Ce que dit la loi de 2002, c’est qu’une décision anticipée lie le SPF Finances sauf s’il s’avère que la décision anticipée est contraire aux dispositions légales applicables. Pour pouvoir écarter une décision anticipée et taxer, le contrôleur doit donc commencer par démontrer que l’on se trouve dans cette situation exceptionnelle. Pour cela, le contrôleur ne peut se contenter de montrer que les dispositions légales applicables sont susceptibles de plusieurs interprétations, ni même que l’interprétation du SDA est critiquable; il doit démontrer que, eu égard à l’état du droit, l’interprétation du SDA n’est pas raisonnablement défendable[10]. La nuance peut paraître ténue, mais elle est bien connue des juristes, qui l’appliquent tous les jours. Si un texte légal peut raisonnablement vouloir dire blanc ou gris, il n’est pas possible de disqualifier l’une ou l’autre des deux interprétations avant que, soit le législateur clarifie les choses, soit la Cour de cassation, saisie d’un litige mettant en jeu ce texte légal, tranche entre ces deux interprétations. En revanche, une fois que la Cour de cassation a tranché, il n’est généralement plus raisonnable de soutenir que l’interprétation contraire est conforme à l’état du droit[11], sauf dans les cas rares où l’interprétation de la Cour de cassation fait la quasi-unanimité contre elle, auquel cas on attendra de voir si la Cour confirme sa position à l’occasion d’une nouvelle affaire. Dans certains cas, la clarification vient plutôt de la Cour de justice de l’Union européenne, de la Cour constitutionnelle ou du Conseil d’État, mais le critère à appliquer est le même.

C’est donc seulement si le contrôleur fiscal commence par démontrer que l’interprétation du SDA n’était pas raisonnablement défendable eu égard à la jurisprudence bien établie de la cour suprême compétente, qu’il peut légalement taxer en faisant fi de la décision anticipée délivrée au contribuable. À défaut, le contrôleur qui fait fi d’une décision anticipée viole non seulement la parole donnée par l’Etat belge, mais la légalité même qu’il prétend défendre[12].

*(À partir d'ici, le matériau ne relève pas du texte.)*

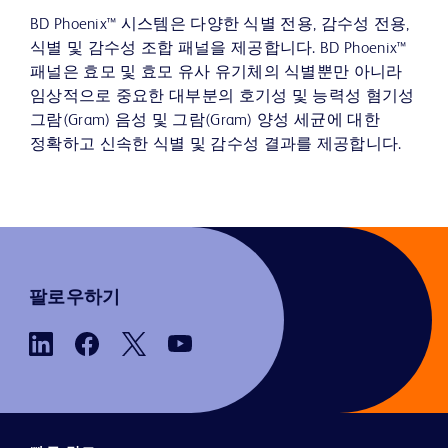
BD Phoenix™ 시스템은 다양한 식별 전용, 감수성 전용,
식별 및 감수성 조합 패널을 제공합니다. BD Phoenix™
패널은 효모 및 효모 유사 유기체의 식별뿐만 아니라
임상적으로 중요한 대부분의 호기성 및 능력성 혐기성
그람(Gram) 음성 및 그람(Gram) 양성 세균에 대한
정확하고 신속한 식별 및 감수성 결과를 제공합니다.
팔로우하기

Le nouveau ministre des Finances déclarait récemment dans ces colonnes que "notre fiscalité est tellement complexe qu’elle n’inspire plus confiance"[13]. Rien de tel pour miner la confiance que des divergences de positions au sein de la même administration aboutissant au non-respect de la parole donnée aux contribuables et de la loi.

Par Daniel Garabedian, professeur et directeur du Master en droit fiscal, ULB,  Marc Bourgeois, professeur et directeur du Masteren droit fiscal, Uliège, Luc De Broe, professeur et président du Institut voor Fiscaal Recht, KULeuven, Mark Delanote, professeur de droit fiscal, UGent, Bruno Peeters, professeur et directeur du Master en droit fiscal, Universiteit Antwerpen, Edoardo Traversa,  professeur de droit fiscal, UCLouvain, Elly Van de Velde, professeur de droit fiscal et directeur de la Law, Tax & Business Unit, Uhasselt.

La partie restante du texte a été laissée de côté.